Nonetheless, 83% is a staggering number.

How do you transform customer service into a strategic differentiator?  The panel that consisted of Analyst Jon Arnold, Consultant Dennis Goodhart and me unanimously agreed that a fundamental change is needed. A key is to leverage all of the customer data and internal systems and closely tie them to the contact center. In other words, the answer is Communications Enabled Business Processes (CEBP). It is communications enabling the underlying CRM and ERP (accounting, shipping, receivable, etc.) so that contact center agents have a 360 degree view of the incoming contact from the very start.

This is very different from the traditional way of looking at problems. Barb Grothe, telecommunications consultant, “we traditionally have started with the communications process first, but we need to start with the business processes first, and then through communicating with users figure out how we give them the communications capabilities to enhance their existing BP (Business Processes).”

Another interesting finding was the responses to the question, “What is the situation in your company regarding the integration of contact center and business systems (CRM, ERP, etc.)?”

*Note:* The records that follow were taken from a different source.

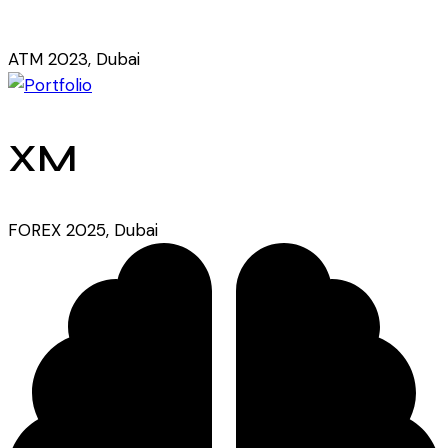
ATM 2023, Dubai
XM
FOREX 2025, Dubai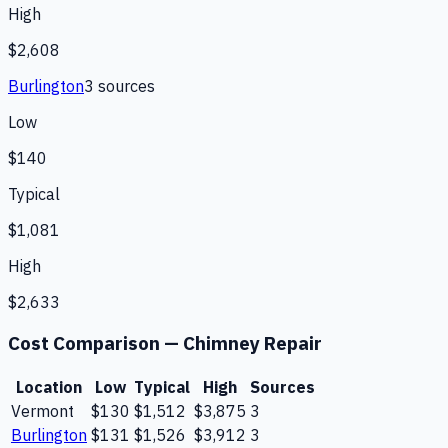
High
$2,608
Burlington
3
source
s
Low
$140
Typical
$1,081
High
$2,633
Cost Comparison —
Chimney Repair
Location
Low
Typical
High
Sources
Vermont
$130
$1,512
$3,875
3
Burlington
$131
$1,526
$3,912
3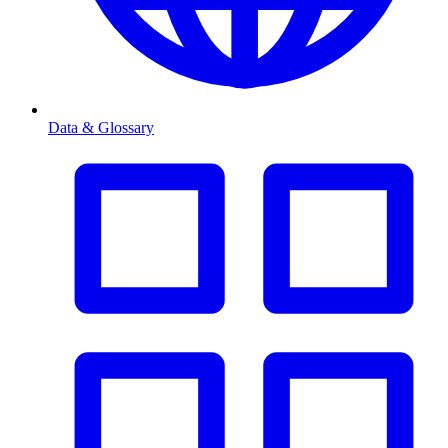
Data & Glossary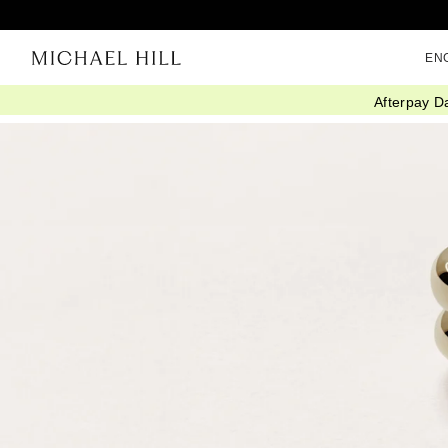
EN
Afterpay D
Home
/
Article
/
Knowledge Advice
/
Diamond Guide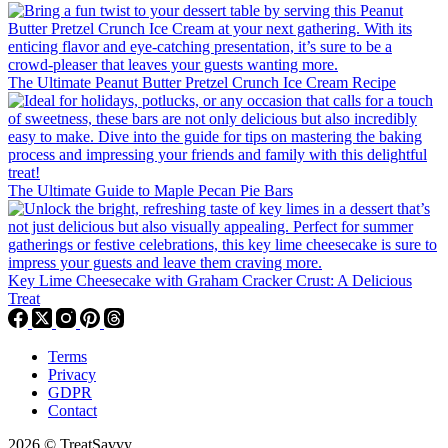
The Ultimate Peanut Butter Pretzel Crunch Ice Cream Recipe
The Ultimate Guide to Maple Pecan Pie Bars
Key Lime Cheesecake with Graham Cracker Crust: A Delicious
Treat
Terms
Privacy
GDPR
Contact
2026 © TreatSavvy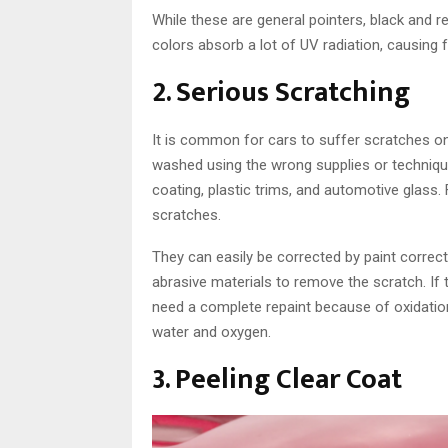
While these are general pointers, black and r
colors absorb a lot of UV radiation, causing 
2. Serious Scratching
It is common for cars to suffer scratches on 
washed using the wrong supplies or techniq
coating, plastic trims, and automotive glass. 
scratches.
They can easily be corrected by paint correc
abrasive materials to remove the scratch. If 
need a complete repaint because of oxidatio
water and oxygen.
3. Peeling Clear Coat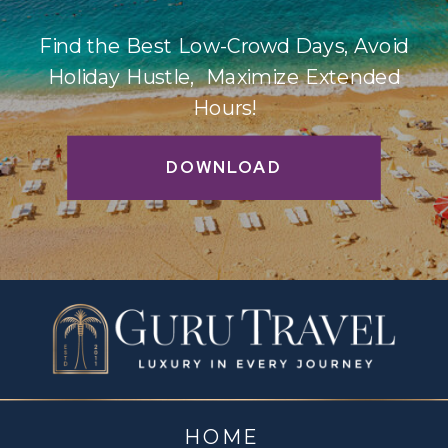
Find the Best Low-Crowd Days, Avoid
Holiday Hustle, Maximize Extended
Hours!
DOWNLOAD
HOME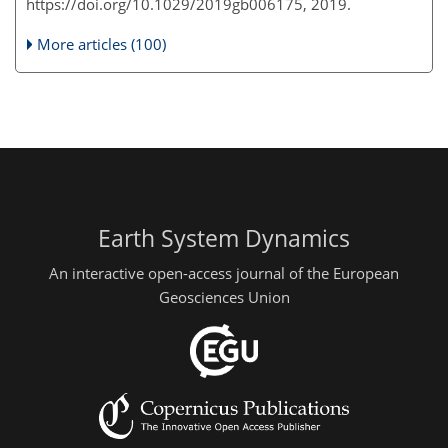
https://doi.org/10.1029/2019gb006175, 2019.
More articles (100)
Earth System Dynamics
An interactive open-access journal of the European
Geosciences Union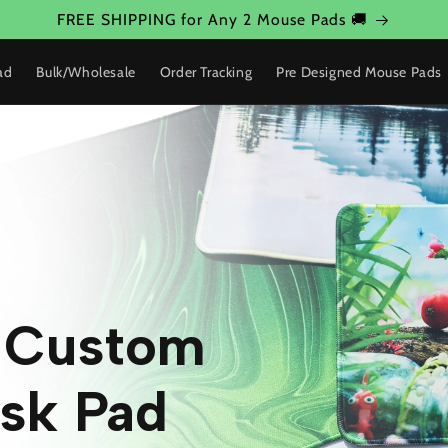
FREE SHIPPING for Any 2 Mouse Pads 🚚
ad
Bulk/Wholesale
Order Tracking
Pre Designed Mouse Pads
w Custom
sk Pad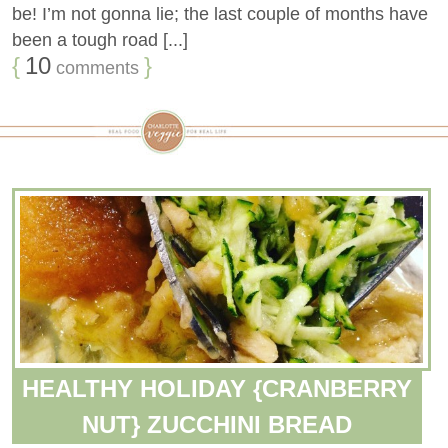
be! I’m not gonna lie; the last couple of months have
been a tough road [...]
{
10
}
comments
HEALTHY HOLIDAY {CRANBERRY
NUT} ZUCCHINI BREAD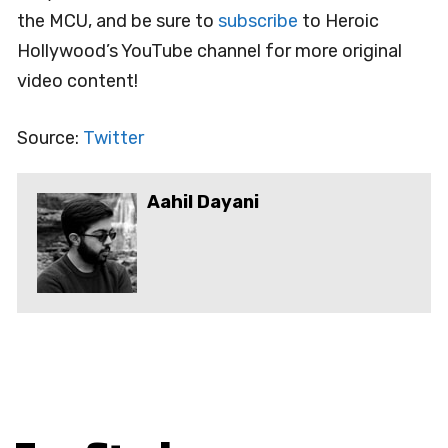
the MCU, and be sure to
subscribe
to Heroic
Hollywood’s YouTube channel for more original
video content!
Source:
Twitter
Aahil Dayani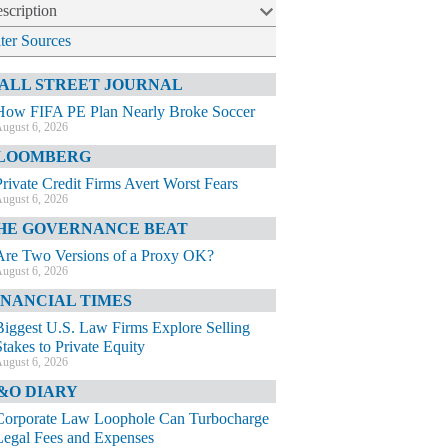
scription
lter Sources
ALL STREET JOURNAL
How FIFA PE Plan Nearly Broke Soccer
ugust 6, 2026
LOOMBERG
Private Credit Firms Avert Worst Fears
ugust 6, 2026
HE GOVERNANCE BEAT
Are Two Versions of a Proxy OK?
ugust 6, 2026
INANCIAL TIMES
Biggest U.S. Law Firms Explore Selling
Stakes to Private Equity
ugust 6, 2026
&O DIARY
Corporate Law Loophole Can Turbocharge
Legal Fees and Expenses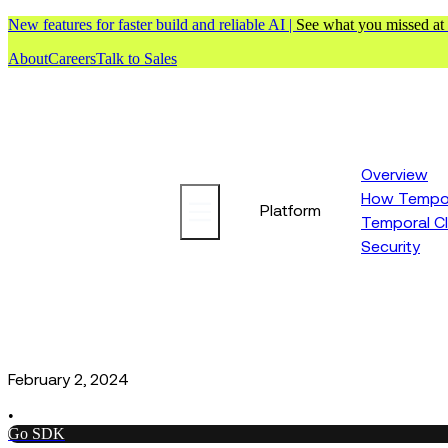
New features for faster build and reliable AI |
See what you missed at
About
Careers
Talk to Sales
Overview
How Tempor
Platform
Temporal C
Security
February 2, 2024
•
Go SDK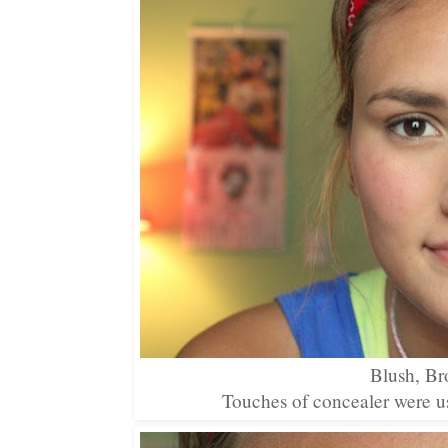
Blush, Br
Touches of concealer were us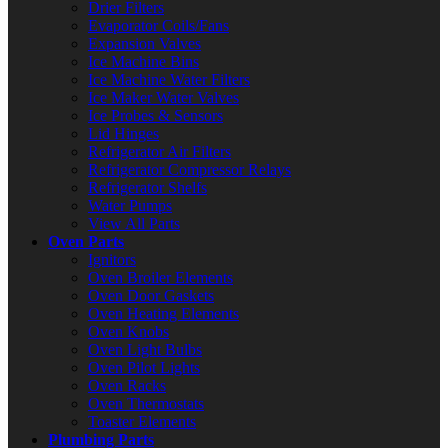
Drier Filters
Evaporator Coils/Fans
Expansion Valves
Ice Machine Bins
Ice Machine Water Filters
Ice Maker Water Valves
Ice Probes & Sensors
Lid Hinges
Refrigerator Air Filters
Refrigerator Compressor Relays
Refrigerator Shelfs
Water Pumps
View All Parts
Oven Parts
Ignitors
Oven Broiler Elements
Oven Door Gaskets
Oven Heating Elements
Oven Knobs
Oven Light Bulbs
Oven Pilot Lights
Oven Racks
Oven Thermostats
Toaster Elements
Plumbing Parts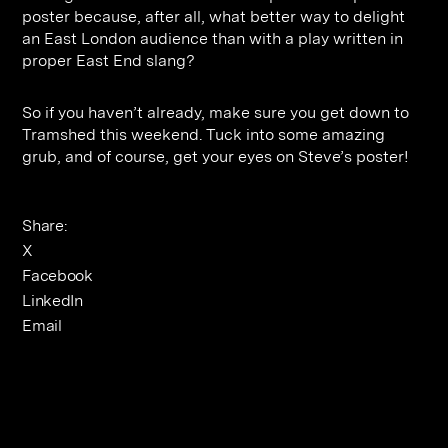
poster because, after all, what better way to delight
an East London audience than with a play written in
proper East End slang?
So if you haven’t already, make sure you get down to
Tramshed this weekend. Tuck into some amazing
grub, and of course, get your eyes on Steve’s poster!
Share:
X
Facebook
LinkedIn
Email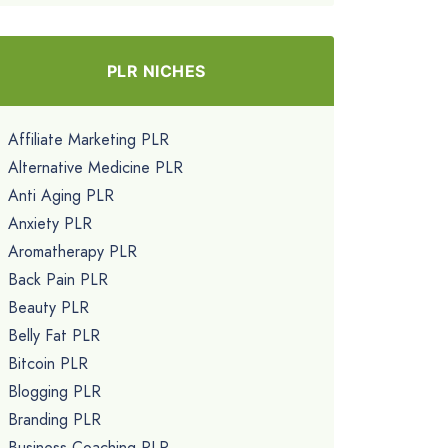
PLR NICHES
Affiliate Marketing PLR
Alternative Medicine PLR
Anti Aging PLR
Anxiety PLR
Aromatherapy PLR
Back Pain PLR
Beauty PLR
Belly Fat PLR
Bitcoin PLR
Blogging PLR
Branding PLR
Business Coaching PLR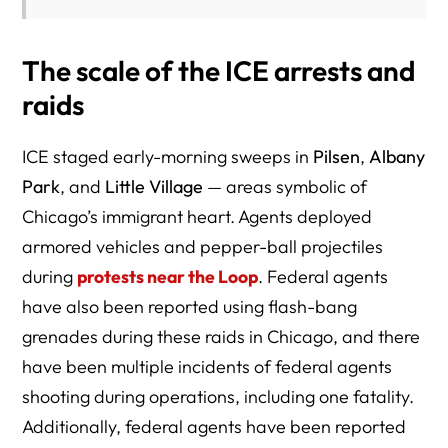
The scale of the ICE arrests and
raids
ICE staged early-morning sweeps in
Pilsen
,
Albany
Park
, and
Little Village
— areas symbolic of
Chicago’s immigrant heart. Agents deployed
armored vehicles and pepper-ball projectiles
during
protests near the Loop
. Federal agents
have also been reported using flash-bang
grenades during these raids in Chicago, and there
have been multiple incidents of federal agents
shooting during operations, including one fatality.
Additionally, federal agents have been reported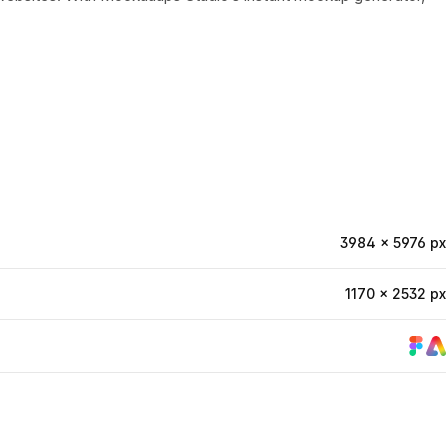
3984 × 5976 px
1170 × 2532 px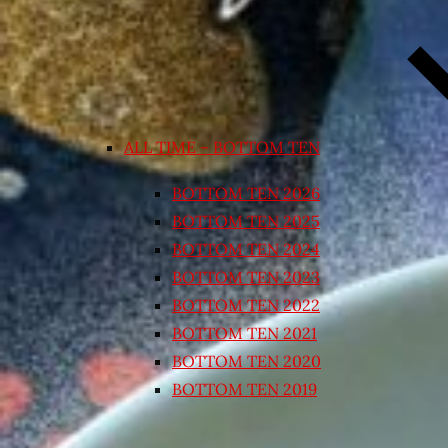
ALL TIME – BOTTOM TEN
BOTTOM TEN 2026
BOTTOM TEN 2025
BOTTOM TEN 2024
BOTTOM TEN 2023
BOTTOM TEN 2022
BOTTOM TEN 2021
BOTTOM TEN 2020
BOTTOM TEN 2019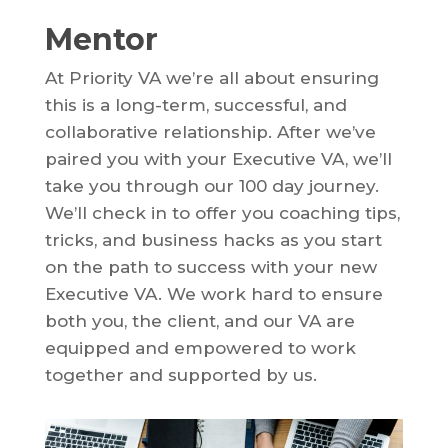
Mentor
At Priority VA we’re all about ensuring
this is a long-term, successful, and
collaborative relationship. After we’ve
paired you with your Executive VA, we’ll
take you through our 100 day journey.
We’ll check in to offer you coaching tips,
tricks, and business hacks as you start
on the path to success with your new
Executive VA. We work hard to ensure
both you, the client, and our VA are
equipped and empowered to work
together and supported by us.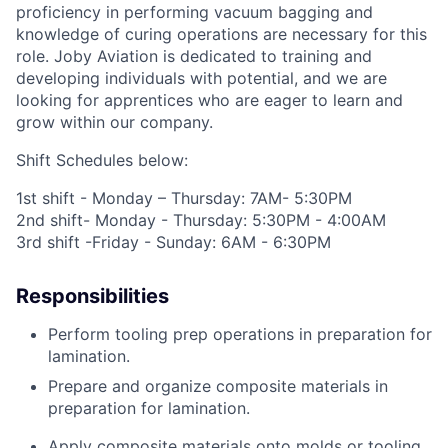
proficiency
in performing vacuum bagging and
knowledge of curing operations
are
necessary for this
role.
Joby Aviation is dedicated to training and
developing individuals with potential, and we are
looking for apprentices who are eager to learn and
grow within our company
.
Shift Schedules below:
1
st
shift - Monday – Thursday: 7AM- 5:30PM
2
nd
shift- Monday - Thursday: 5:30PM - 4:00AM
3
rd
shift -Friday - Sunday: 6AM - 6:30PM
Responsibilities
Perform tooling prep
operations
in preparation for
lamination
.
Prepare
and organize
composite materials
in
preparation
for l
amination
.
Apply composite materials onto molds or tooling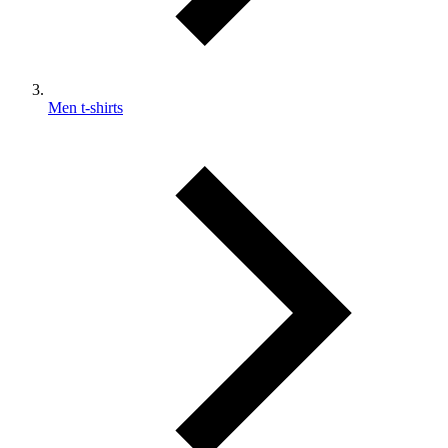
Men t-shirts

  1. Already integrated, no further plans - 16.4%
  2. Partly integrated, planning to expand - 53.4%
  3. Not integrated, but planning to do so - 27.4%
  4. Not integrated and no plans to do so -  2.7%

On first glance, the results of this poll indicated that 70% of those polled already integrated or partially integrated business processes in their contact center. It is likely that the vast majority are interpreting this as to screen popping CRM.  This capability for improving customer service has been known and understood for some time, however there is so much more to CEBP than screen popping.

The possibility of combining the power of the contact center with ERP and CRM in a highly integrated and optimized fashion like Amazon appears to have done is not widely known. Making information instantly available to contact center employees is simply not possible with the vast majority of contact centers today.

Last Sunday Amazon ran numerous television commercials promoting the Kindle Mayday capabilities on NFL football games.  They obviously believe that this capability is a winner and a differentiator. Today Amazon is just using this type of next generation technology to promote a single product or more accurately, the kind of service response time you can expect when buying a Kindle Fire.

Focusing on a single product simplifies things by making it easier to eliminate the grossly unpopular IVR menus customers don’t like and gives them time to work out other kinks. It seems like it is just a question of time before other B2C companies seek to adopt this capability.  Given that Amazon competes with almost everyone in the B2C space other B2C companies should be paying careful attention. It also seems like it is just a question of time before this highly integrated approach finds it finds its way into the B2B market.

Amazon is a disruptor, not a normal competitor. They started changing the book buying experience, ushered in a wave of e-readers that changed the definition of a “book”, changed the face of e-commerce and no pun intended, and wrote the “book” on the cloud. Ignore this initiative at your peril.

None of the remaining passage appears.